(Provided information)
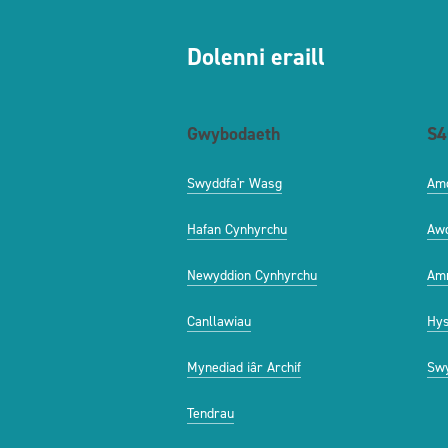
Dolenni eraill
Gwybodaeth
S4
Swyddfa'r Wasg
Am
Hafan Cynhyrchu
Aw
Newyddion Cynhyrchu
Amr
Canllawiau
Hys
Mynediad iâr Archif
Swy
Tendrau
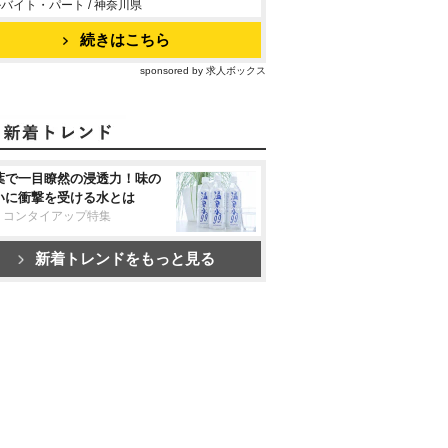
バイト・パート / 神奈川県
続きはこちら
sponsored by 求人ボックス
葉で一目瞭然の浸透力！味の
いに衝撃を受ける水とは
リコンタイアップ特集
新着トレンドをもっと見る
(End Provided information)
Exercise objective → Extract all the entries word for word; omit any pictures.

Solution to this task →
Dolenni eraill
Gwybodaeth
S4
Swyddfa'r Wasg
Am
Hafan Cynhyrchu
Aw
Newyddion Cynhyrchu
Amr
Canllawiau
Hys
Mynediad iâr Archif
Swy
Tendrau
バイト・パート / 神奈川県
続きはこちら
sponsored by 求人ボックス
葉で一目瞭然の浸透力！味の
いに衝撃を受ける水とは
リコンタイアップ特集
新着トレンドをもっと見る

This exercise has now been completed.